In some ways, he said, tech firms might relish the opportunity to show consumers how hard they fight to protect their data, a key selling point of what they offer.
And it is not clear what capabilities firms such as WhatsApp currently have to access data contained in communications.
But, as with Apple's clash with the FBI over the San Bernardino gunman's iPhone, it raises some uncomfortable questions.
"They said 'we can't build this programme and then pretend like it never happened'," said Mr Sherr. "So they don't want to make that opening for anybody."
It is the focus of much discussion on the streets of WhatsApp's hometown of Mountain View in Silicon Valley.
It was founded by Jan Koum and Brian Acton in 2009, using the Red Rock Coffee Company as a makeshift office.
Today the company, bought by Facebook for $19bn (£15bn) in 2014, occupies a stylish new office complex a hundred yards away.
No signs confirm that WhatsApp owns the headquarters - and when Sky News paid a visit to the building, security guards refused to confirm which company was based there.

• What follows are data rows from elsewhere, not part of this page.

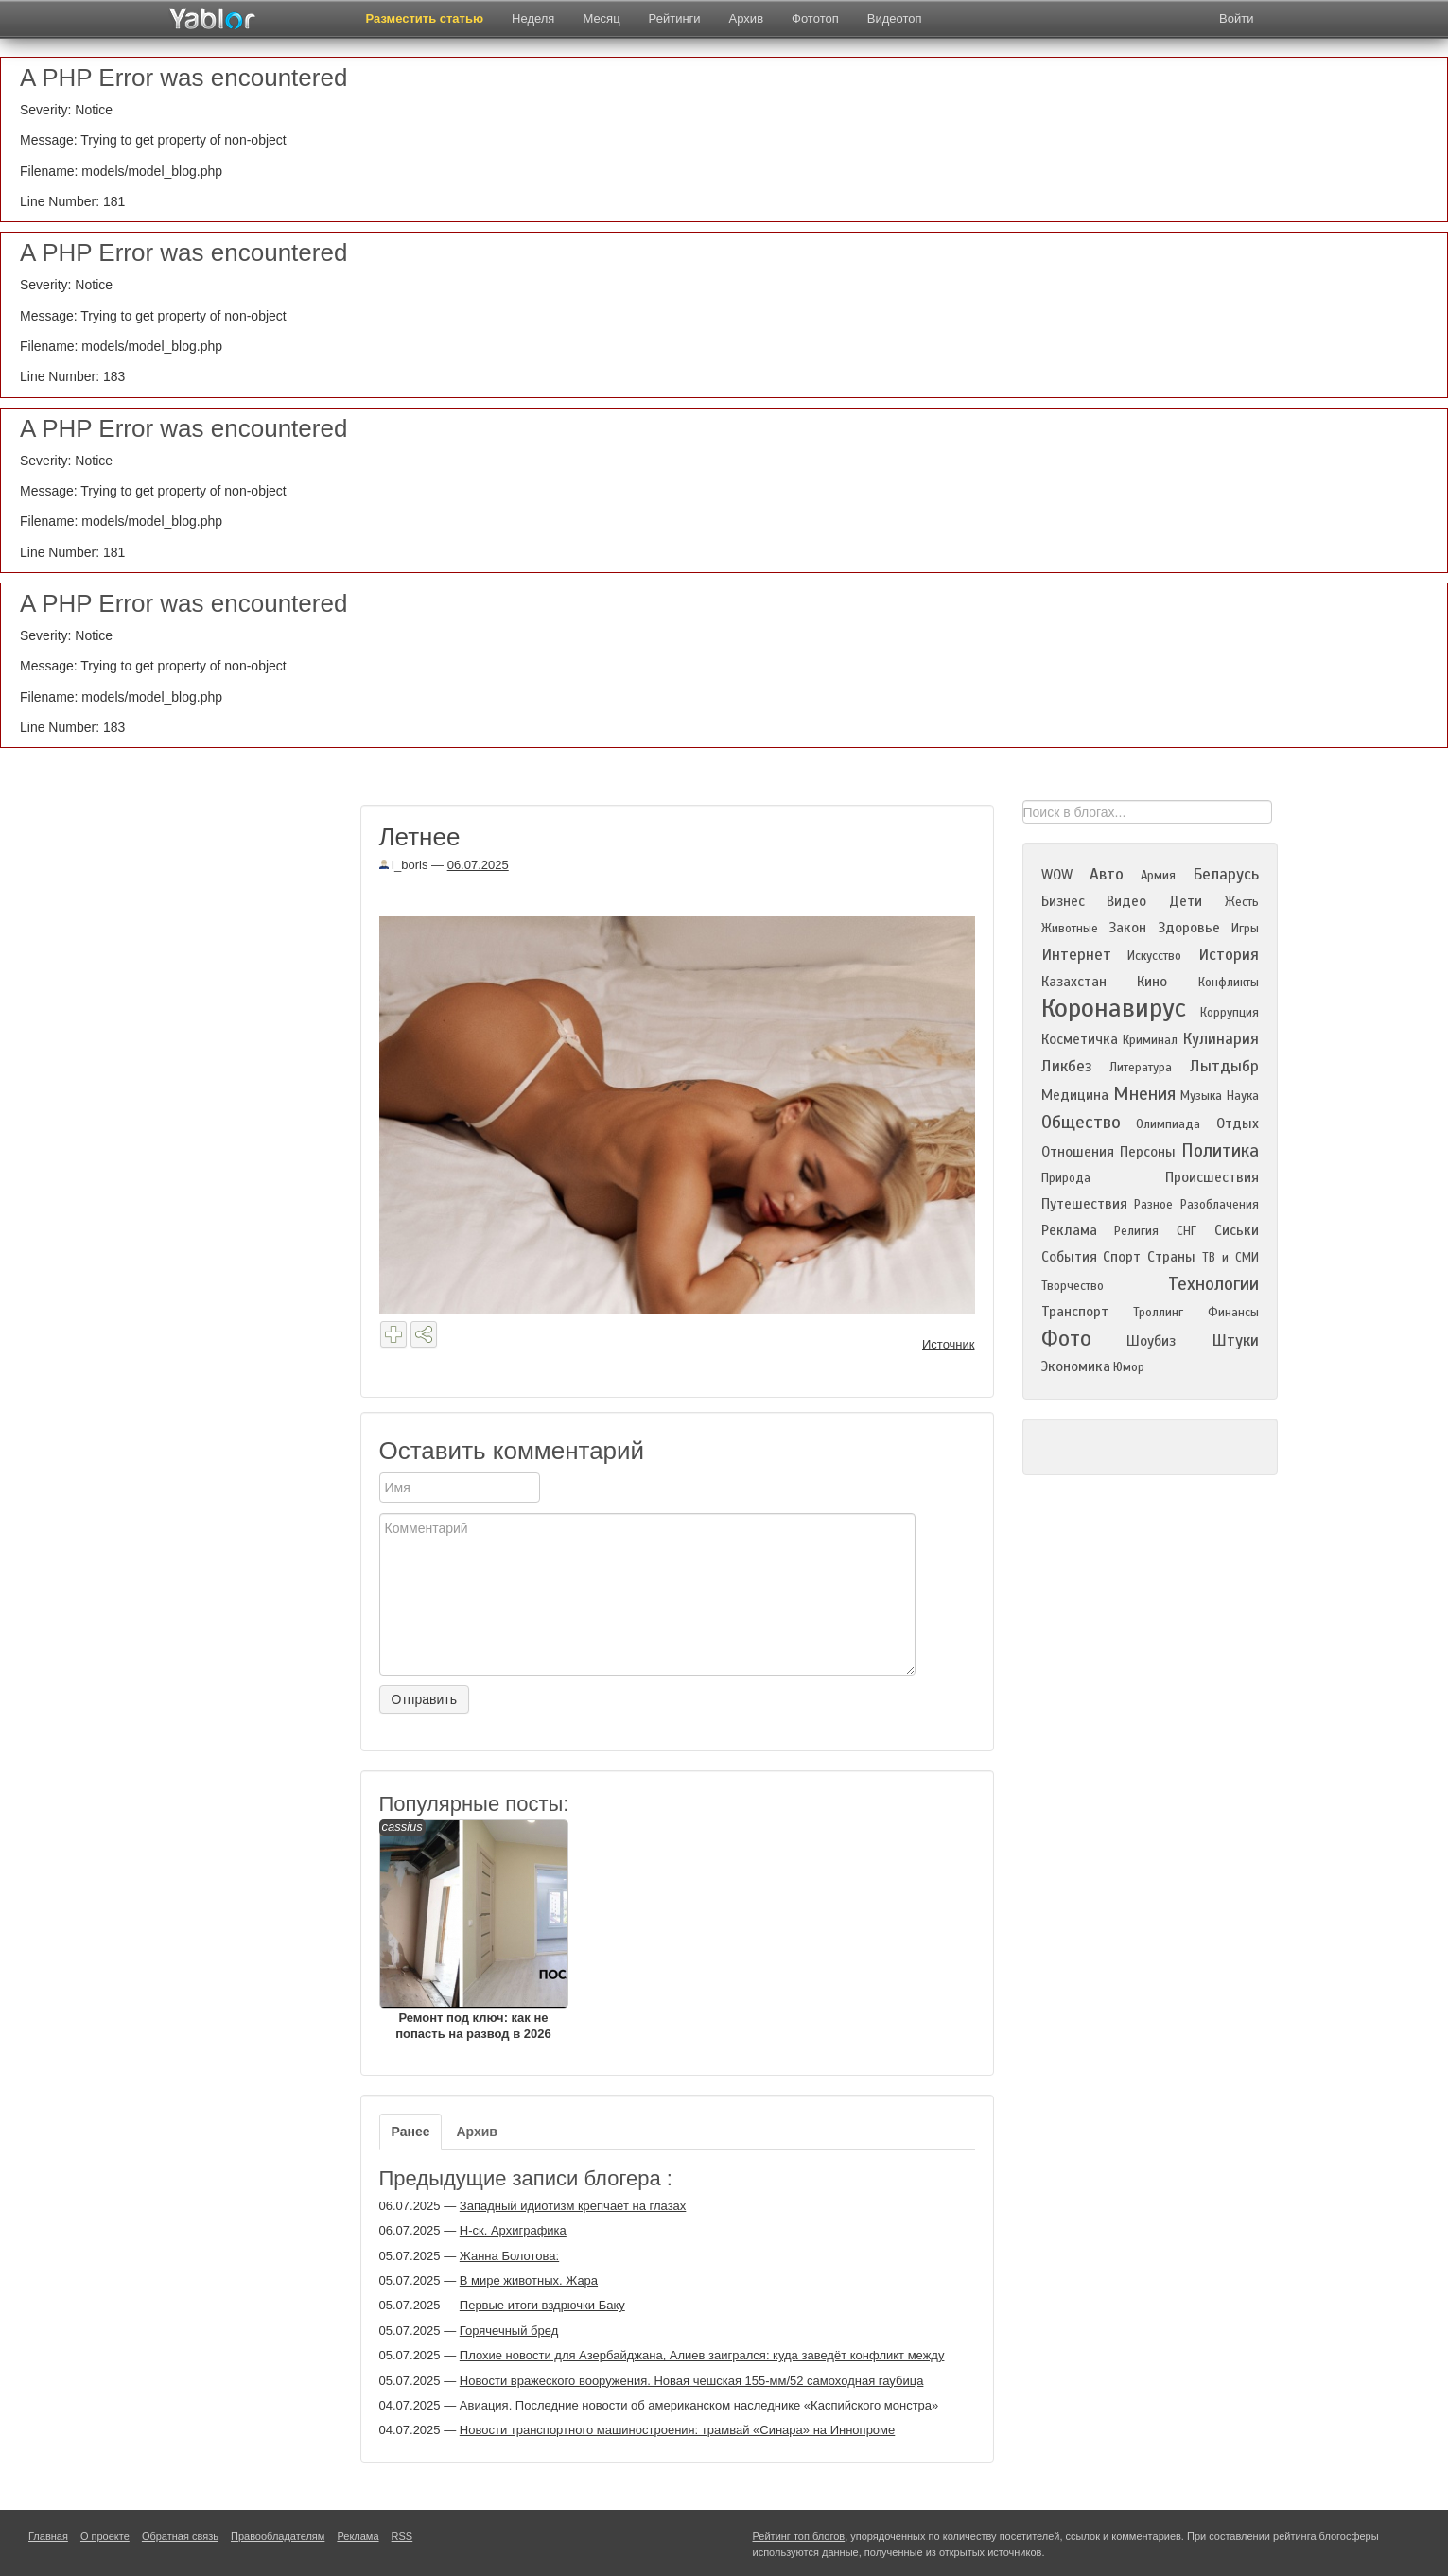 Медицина (1074, 1095)
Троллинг (1158, 1312)
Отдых (1237, 1123)
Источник (948, 1344)
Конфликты (1228, 982)
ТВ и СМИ (1230, 1257)
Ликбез (1066, 1066)
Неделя (533, 18)
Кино (1152, 981)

Outside Red Rock, programmer John Voorhees told Sky News: "If you're looking for people who want to do harm to us you need to consider better ways of getting information that are not just broad collections of data.
"You need to use connections within communities and things like that. There are lots more intelligent ways to go about gathering information."
Some of Mountain View's more traditional industries have some sympathy for their neighbour.
Diana Tucker, who owns the West Valley Music store, said: "I tend to fall more on the tech side because once you open that box, that genie will not go back in."
WhatsApp says it is cooperating with law enforcement over the Westminster attack.
But it is evident that governments around the world want more than that.